En la quietud les llegaron las cuatro notas, claras y precisas, de la campana del barco, marcando el final de la segunda guardia corta y el principio de la bajamar.

—¡Todos los hombres! —rugió instantáneamente Hawkwood—. ¡Todos los hombres a levar anclas!

Los marineros se incorporaron de un salto, y el combés se convirtió en una gran confusión de figuras. Billerand empezó a gritar; algunos de los soldados arrodillados fueron derribados.
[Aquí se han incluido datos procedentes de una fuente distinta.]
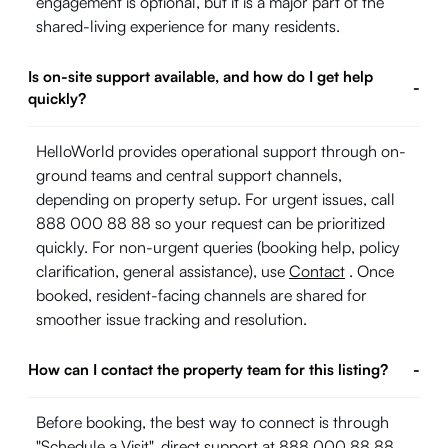
engagement is optional, but it is a major part of the
shared-living experience for many residents.
Is on-site support available, and how do I get help
-
quickly?
HelloWorld provides operational support through on-
ground teams and central support channels,
depending on property setup. For urgent issues, call
888 000 88 88 so your request can be prioritized
quickly. For non-urgent queries (booking help, policy
clarification, general assistance), use
Contact
. Once
booked, resident-facing channels are shared for
smoother issue tracking and resolution.
How can I contact the property team for this listing?
-
Before booking, the best way to connect is through
"Schedule a Visit", direct support at 888 000 88 88,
Se gritaron una serie de órdenes en todas direcciones mientras los marineros corrían a sus tareas. Además de los soldados, había barriles, embalajes, cajas y baúles por todas partes entorpeciendo las maniobras del barco, pero no podía evitarse; la bodega ya estaba totalmente llena. Hawkwood y Billerand gritaron y empujaron a los hombres a sus puestos de siempre, mientras el clérigo se quedaba con la mano colgando absurdamente en el aire y el rostro cada vez más sofocado.

En un abrir y cerrar de ojos, la tripulación había ocupado sus puestos. Algunos hombres permanecían junto al molinete y los escobenes, listos para empezar a recoger los gruesos cables que conectaban el barco a las anclas. Otros estaban atareados en las vergas, preparándose para soltar las velas y gavias en cuanto el ancla se levantara. El maestro de velas y sus asistentes empezaron a subir las bonetas para que estuvieran a mano cuando llegara el momento de fijarlas a las velas mayores, consiguiendo así una mayor superficie de lona.